The Second Division consisted of the regular members and in
addition Referee Howard A.~Johnson when award was rendered.
SYSTEM FEDERATION NO. 156, RAILWAY EMPLOYES'
DEPARTMENT, AFL-CIO (Carmen)
Article II of the November 21, 1964 Agreement merely expanded the above rule to include the employe's birthday as a holiday. Neither the basic agreement, nor the national agreement, gives the employe the right to claim two penalty days when his birthday-holiday and the recognized holiday coincide and the employe is required to work.
The National Agreement of August 21, 1954, provided that employes would be granted seven holidays and would be allowed eight hours at the pro-rata rate of the position to which assigned if any of these holidays fell during their work week. The Agreement of November 21, 1964, (Article II), gave the employes an additional holiday, i.e., their birthday, and this holiday is treated in the same manner as are the other holidays. The claimant was paid one day at the pro-rata rate for her birthday-holiday, one day at the pro-rata rate for the recognized holiday and one day at the punitive rate for working. It is our position that any other interpretation of the basic holiday rule or the National Agreement providing for the birthday-holiday would be absurd.
In the case at hand, there is only one rule in the basic agreement governing the payment for work performed on any legal holiday.

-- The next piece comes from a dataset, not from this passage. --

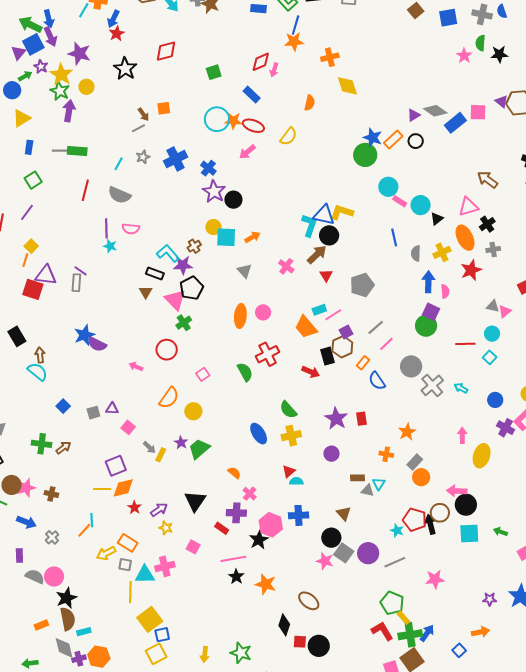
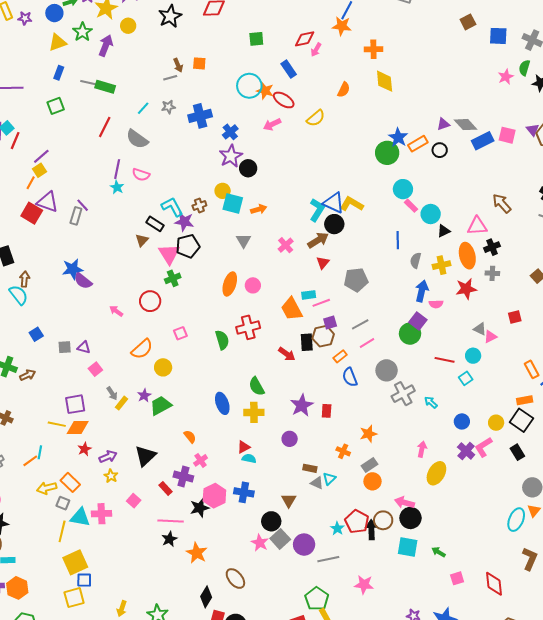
green star: (60, 91) -> (82, 32), moved
purple line: (27, 212) -> (41, 156), moved
pink semicircle: (445, 291) -> (436, 304), turned 80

It is coincidental that the claimant's birthday and the recognized holiday fell on the same day, but there is no rule in the scheduled agreement nor in the National Agreement of November 21, 1964, which requires the Carrier to pay two days' pay at the punitive rate.
Under existing rules and practices, penalty payment can only be applied once during a single tour of duty. To make the payment requested by the Brotherhood would be in violation of Rule 4, i.e., ". . , there shall be no overtime on overtime . . . ."
It is interesting to note that the General Chairman has not cited any violation of a Rule in the scheduled Agreement but uses the National Agreement of November 21, 1964, as the basis for his claim. The National Agreement only granted the employes an additional holiday-it did not supersede the provisions of Rules 4 and 5 of the scheduled Agreement in existence on the property.
For reasons set forth herein, there is no basis for this claim, and it should, therefore, be denied.
FINDINGS: The Second Division of the Adjustment Board, upon the whole record and all the evidence, finds that:
The carrier or carriers and the employe or employes involved in this dispute are respectively carrier and employe within the meaning of the Railway Labor Act as approved June 21, 1934.
This Division of the Adjustment Board has jurisdiction over the dispute involved herein.
This claim involves a different Carrier and a different Organization from those in Award No. 5237, but provisions of Article II, Section 6 of the National Mediation Agreement of November 21, 1964, identical with provisions of the National Mediation Agreement of February 21, 1964, identical with provisions of the National Mediation Agreement of February 4, 1965, essentially similar rules of the Holiday and current Agreements, and similar facts, Claimant's birthday falling on New Year's day.
Consequently it necessitates the same disposition in accordance with the Third Division and Third Division (Supplemental) Awards cited in the above numbered award of this Division.